Con l’introduzione dell’orario definitivo ho ripreso a fare musica in classe. Ieri – è stata la prima lezione dell’anno – per partire con il piede giusto ho creato insieme ai bambini, che a dir la verità sono quasi ragazzi, siamo in quinta, una playlist di classe su Spotify. L’iniziativa fa parte di una serie di attività che vorrei portare a termine quest’anno finalizzate a cose che mi piacerebbe che i miei alunni portassero con sé lungo il percorso che li aspetta da giugno in poi. Qualcosa che, da grandi, guardandolo o ascoltandolo o leggendolo possano ricordarsi della nostra esperienza comune, quello che abbiamo fatto, il tempo trascorso insieme, le esperienze condivise, l’amicizia con i compagni.

Il rischio è che sia uno sforzo inutile, un progetto fine a se stesso. Non c’è passaggio di crescita come quello tra l’infanzia e l’adolescenza in cui ci si vergogna e si gettano via le cose del passato e, giustamente, si guarda al futuro, senza contare che, diventando grandi, è facile dimenticarsi di reminiscenze così remote. Non solo. Molti dei manufatti – fisici o virtuali – che si realizzano a scuola sono costruiti con materiali che si guastano nel giro di poco tempo. Anche se fossero fabbricati in acciaio o in qualsiasi altra lega metaforica, guardiamo i prodotti dell’educazione dei nostri figli alla primaria sicuramente con nostalgia ma consapevoli che non c’è spazio – se non volatilissimo, per esempio sotto il piatto del pranzo di Natale – nella vita e negli ambienti degli adulti per le cose da bambini. Pensate se avessimo conservato gli scarabocchi o le statuine in das di tutti i figli degli esseri umani dagli uomini primitivi in poi. Provate a sbirciare con occhio più responsabile nelle vostre cantine, nei vostri vecchi hard disk o anche nelle vostre coscienze. Noi insegnanti, per primi, siamo consapevoli che i bambini dicano e facciano e scrivano e propongano e pensino un mucchio di stronzate che per la vita e il mondo e la storia e l’economia e la politica sono superflue, peraltro sprecando una quantità di energie e di risorse con le quali potremmo risolvere come minimo il problema della fame nel mondo. Pensate quanti dischi potreste comprare con i soldi che spendete per giochi dei vostri figli, ecomostri in plasticaccia con tempi di degradabilità calcolati in ere geologiche, costruiti in Cina e progettati con un ciclo di vita inferiore alle 24 ore.
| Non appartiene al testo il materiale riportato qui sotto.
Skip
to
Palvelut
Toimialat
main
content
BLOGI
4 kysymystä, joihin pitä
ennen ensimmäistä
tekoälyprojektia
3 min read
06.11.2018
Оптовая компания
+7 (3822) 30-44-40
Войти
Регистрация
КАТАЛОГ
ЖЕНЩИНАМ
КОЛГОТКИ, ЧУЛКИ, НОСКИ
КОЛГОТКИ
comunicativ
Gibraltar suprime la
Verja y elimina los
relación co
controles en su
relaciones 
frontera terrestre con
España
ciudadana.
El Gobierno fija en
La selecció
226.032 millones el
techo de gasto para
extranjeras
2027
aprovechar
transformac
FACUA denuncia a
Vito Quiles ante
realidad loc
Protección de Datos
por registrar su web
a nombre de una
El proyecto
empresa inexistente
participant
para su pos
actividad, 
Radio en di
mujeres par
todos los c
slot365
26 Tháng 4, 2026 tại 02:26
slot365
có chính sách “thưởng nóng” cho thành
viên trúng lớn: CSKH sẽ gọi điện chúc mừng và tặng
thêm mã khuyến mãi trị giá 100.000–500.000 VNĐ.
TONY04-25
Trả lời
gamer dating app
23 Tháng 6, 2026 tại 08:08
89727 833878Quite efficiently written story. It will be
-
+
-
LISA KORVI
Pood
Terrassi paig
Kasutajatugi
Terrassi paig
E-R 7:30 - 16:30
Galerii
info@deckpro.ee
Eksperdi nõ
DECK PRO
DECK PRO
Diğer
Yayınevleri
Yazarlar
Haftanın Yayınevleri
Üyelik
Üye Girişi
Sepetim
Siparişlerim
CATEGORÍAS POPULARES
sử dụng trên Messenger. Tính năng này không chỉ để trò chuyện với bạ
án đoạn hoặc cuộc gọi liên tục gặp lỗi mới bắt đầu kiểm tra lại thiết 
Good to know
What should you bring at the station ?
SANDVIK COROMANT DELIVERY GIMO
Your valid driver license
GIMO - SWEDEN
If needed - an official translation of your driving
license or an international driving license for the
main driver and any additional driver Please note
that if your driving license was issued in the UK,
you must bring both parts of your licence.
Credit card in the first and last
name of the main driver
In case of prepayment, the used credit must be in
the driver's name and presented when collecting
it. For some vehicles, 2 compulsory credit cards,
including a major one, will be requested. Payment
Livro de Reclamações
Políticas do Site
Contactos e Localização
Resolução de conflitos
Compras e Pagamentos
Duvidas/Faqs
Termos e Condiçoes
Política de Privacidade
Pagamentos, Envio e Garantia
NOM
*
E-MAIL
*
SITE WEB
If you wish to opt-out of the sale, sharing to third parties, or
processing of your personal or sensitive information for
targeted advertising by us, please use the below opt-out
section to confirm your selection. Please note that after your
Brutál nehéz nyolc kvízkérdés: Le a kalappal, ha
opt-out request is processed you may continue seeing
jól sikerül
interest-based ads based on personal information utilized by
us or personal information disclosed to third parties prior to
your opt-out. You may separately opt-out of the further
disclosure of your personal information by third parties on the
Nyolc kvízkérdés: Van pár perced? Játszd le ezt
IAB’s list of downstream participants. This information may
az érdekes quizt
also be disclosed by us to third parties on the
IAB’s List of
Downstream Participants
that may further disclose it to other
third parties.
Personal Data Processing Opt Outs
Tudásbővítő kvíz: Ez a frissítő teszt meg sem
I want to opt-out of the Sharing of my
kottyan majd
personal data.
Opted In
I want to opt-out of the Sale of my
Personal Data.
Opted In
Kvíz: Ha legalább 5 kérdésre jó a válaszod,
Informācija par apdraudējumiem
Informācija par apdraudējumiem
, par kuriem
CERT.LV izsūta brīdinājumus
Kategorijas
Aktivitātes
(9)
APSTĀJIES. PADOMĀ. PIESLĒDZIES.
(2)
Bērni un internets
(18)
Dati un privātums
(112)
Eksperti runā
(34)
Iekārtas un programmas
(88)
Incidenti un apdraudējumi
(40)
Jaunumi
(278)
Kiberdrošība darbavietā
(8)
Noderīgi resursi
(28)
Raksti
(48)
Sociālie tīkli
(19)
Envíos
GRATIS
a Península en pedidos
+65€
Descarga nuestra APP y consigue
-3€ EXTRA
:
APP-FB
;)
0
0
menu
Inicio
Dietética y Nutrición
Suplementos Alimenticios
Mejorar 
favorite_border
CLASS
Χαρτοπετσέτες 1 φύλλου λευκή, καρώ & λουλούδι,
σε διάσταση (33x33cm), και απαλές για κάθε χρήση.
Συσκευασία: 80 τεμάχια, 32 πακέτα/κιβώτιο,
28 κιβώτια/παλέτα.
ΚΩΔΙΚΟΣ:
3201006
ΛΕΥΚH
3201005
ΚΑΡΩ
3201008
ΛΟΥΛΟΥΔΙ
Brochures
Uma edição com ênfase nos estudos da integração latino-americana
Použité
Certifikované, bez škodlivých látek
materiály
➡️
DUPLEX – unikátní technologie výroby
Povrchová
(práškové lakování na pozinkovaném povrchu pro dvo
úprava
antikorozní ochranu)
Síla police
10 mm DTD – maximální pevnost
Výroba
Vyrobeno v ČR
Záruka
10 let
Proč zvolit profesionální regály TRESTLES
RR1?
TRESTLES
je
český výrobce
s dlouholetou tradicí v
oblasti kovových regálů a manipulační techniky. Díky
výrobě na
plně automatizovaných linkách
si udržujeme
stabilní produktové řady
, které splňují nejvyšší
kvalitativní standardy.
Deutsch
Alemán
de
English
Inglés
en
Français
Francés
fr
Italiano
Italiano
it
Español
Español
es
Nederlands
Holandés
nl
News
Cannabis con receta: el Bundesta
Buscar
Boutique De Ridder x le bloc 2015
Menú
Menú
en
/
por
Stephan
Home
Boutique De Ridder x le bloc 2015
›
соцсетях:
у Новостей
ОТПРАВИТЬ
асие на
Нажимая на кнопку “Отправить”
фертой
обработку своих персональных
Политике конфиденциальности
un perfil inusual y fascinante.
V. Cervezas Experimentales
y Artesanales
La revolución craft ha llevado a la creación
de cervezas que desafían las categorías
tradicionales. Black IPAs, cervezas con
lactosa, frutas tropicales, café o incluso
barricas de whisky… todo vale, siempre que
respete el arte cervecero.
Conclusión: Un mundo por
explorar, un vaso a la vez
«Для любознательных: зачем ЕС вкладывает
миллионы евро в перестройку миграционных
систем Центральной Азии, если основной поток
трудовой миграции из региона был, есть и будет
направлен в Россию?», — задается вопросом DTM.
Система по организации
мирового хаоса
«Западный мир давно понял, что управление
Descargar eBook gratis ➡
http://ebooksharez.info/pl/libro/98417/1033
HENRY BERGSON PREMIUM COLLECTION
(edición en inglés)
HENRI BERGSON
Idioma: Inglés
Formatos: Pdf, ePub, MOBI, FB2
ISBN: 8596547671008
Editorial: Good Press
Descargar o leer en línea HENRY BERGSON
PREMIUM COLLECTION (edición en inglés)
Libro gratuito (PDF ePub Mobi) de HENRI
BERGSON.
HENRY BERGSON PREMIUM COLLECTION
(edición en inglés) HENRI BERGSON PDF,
Potremmo imparare qualcosa, se ascoltassimo i nostri figli, è quello che ci diciamo sempre. Ma poi qualcuno ci ruba il parcheggio, ci passa davanti in fila alla cassa dell’Esselunga, ci chiama per cambiare gestore del gas, prendiamo una multa e siamo daccapo.

La playlist di classe, i brani li scelgono loro, com’è facile immaginare è una scaletta vergognosa. Vi dico solo che l’unica canzone che si salva è il tormentone di Bruno Mars, per il resto c’è da mettersi le mani nei capelli. Forse il percorso evolutivo degli esseri umani è stato pensato così proprio per evitare, una volta grandi, di provare vergogna per i gusti di merda che abbiamo da piccoli. E, in questo periodo storico, con il pop puberale abbiamo davvero toccato il fondo ed è un peccato, perché non ricordo di aver ascoltato novità musicali interessanti come negli ultimi dieci anni a questa parte. Ieri sera, per dire, ho seguito la prima puntata in chiaro delle audizioni di Xfactor e la cultura musicale che c’è in giro è talmente disarmante che ho spento la tv, dopo la sigla finale, con un fortissimo senso di colpa per aver sprecato così tanto tempo in un’attività inutile. Che mi serva da lezione, mercoledì prossimo metterò su un ellepì della mia collezione, guarderò un film, leggerò un libro, andrò a prendere un gelato con la mia famiglia, ci sono tante cose più interessanti della deriva della società contemporanea ai tempi della meloni.

Qualche barlume di speranza sul futuro me la restituisce mia figlia, anche se so che sono di parte. Non avendo nulla da insegnarle, perché sostanzialmente non so combinare granché, però sono riuscito almeno a trasmetterle un po’ di amore per la musica, credo lo stesso che mi hanno trasmesso i miei genitori che, a loro volta, hanno ricevuto dai loro e così via, chissà fino a quante generazioni a ritroso nella mia famiglia. Oggi l’amore per la musica nei giovani non è così scontato, lo so di scrivere una banalità ma è così. La musica è un aspetto a corollario di altre cose, meme, videogame, balletti su TikTok ed esibizionismi di questo tipo, ma non ci si concentra più sull’atto artistico che sottende ai sottofondi della nostra vita, del nostro divertimento, dei nostri momenti romantici, di quando ci sfoghiamo o balliamo o ci viene nostalgia perché una combinazione di note ha fatto vibrare chissà quale cellula del nostro corpo. La musica deve vedersi in video, altrimenti è palpabile poco più del gas di scarico di un’auto.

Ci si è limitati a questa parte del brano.